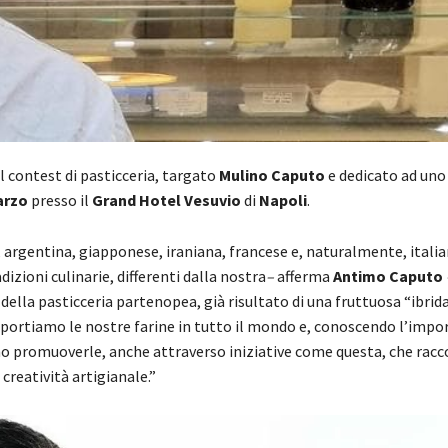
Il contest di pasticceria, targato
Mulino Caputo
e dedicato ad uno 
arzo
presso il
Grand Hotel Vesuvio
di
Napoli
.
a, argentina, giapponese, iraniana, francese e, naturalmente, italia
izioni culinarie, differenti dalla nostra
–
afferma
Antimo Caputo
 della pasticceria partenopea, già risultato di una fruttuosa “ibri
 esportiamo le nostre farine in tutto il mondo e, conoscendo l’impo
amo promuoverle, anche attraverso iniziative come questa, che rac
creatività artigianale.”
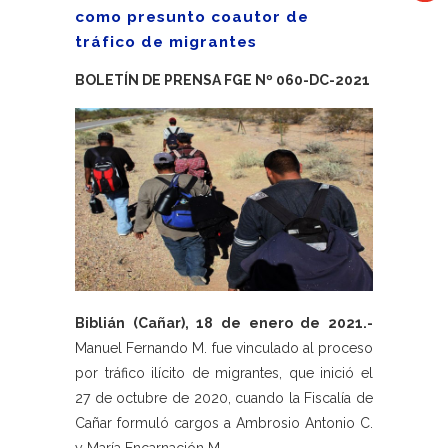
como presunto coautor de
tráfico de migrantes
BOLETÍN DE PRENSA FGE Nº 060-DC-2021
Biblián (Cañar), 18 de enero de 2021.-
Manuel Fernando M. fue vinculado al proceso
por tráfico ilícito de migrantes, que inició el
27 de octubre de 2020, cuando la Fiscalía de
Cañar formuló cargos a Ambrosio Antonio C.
§ §
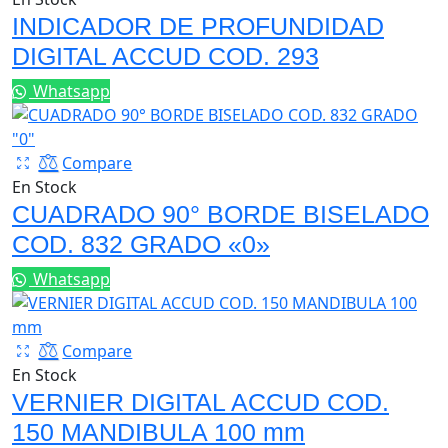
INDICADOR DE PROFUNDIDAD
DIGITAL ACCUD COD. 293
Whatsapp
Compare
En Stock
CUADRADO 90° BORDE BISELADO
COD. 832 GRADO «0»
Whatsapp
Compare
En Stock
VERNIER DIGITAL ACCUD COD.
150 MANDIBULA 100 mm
§ §
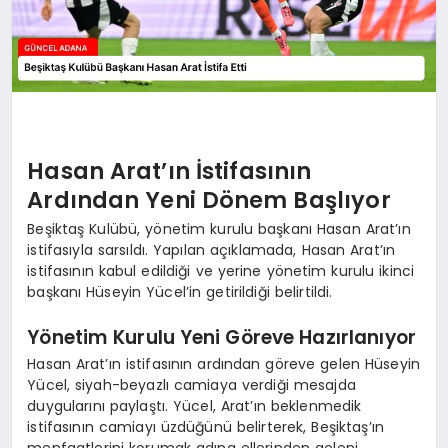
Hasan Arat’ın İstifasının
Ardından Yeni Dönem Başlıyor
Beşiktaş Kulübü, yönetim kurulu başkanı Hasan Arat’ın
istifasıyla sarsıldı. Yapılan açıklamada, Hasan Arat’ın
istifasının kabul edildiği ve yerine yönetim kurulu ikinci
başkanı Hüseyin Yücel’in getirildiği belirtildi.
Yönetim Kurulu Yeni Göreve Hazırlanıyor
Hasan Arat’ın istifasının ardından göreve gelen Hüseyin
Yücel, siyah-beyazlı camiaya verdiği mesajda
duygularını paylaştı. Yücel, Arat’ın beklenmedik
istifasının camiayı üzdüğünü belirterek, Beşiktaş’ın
§ §
* [Directions for this task]:
Please show every line of the records that holds the word "başkanı".

* [Problem solution]:
Beşiktaş Kulübü, yönetim kurulu başkanı Hasan Arat’ın
başkanı Hüseyin Yücel’in getirildiği belirtildi.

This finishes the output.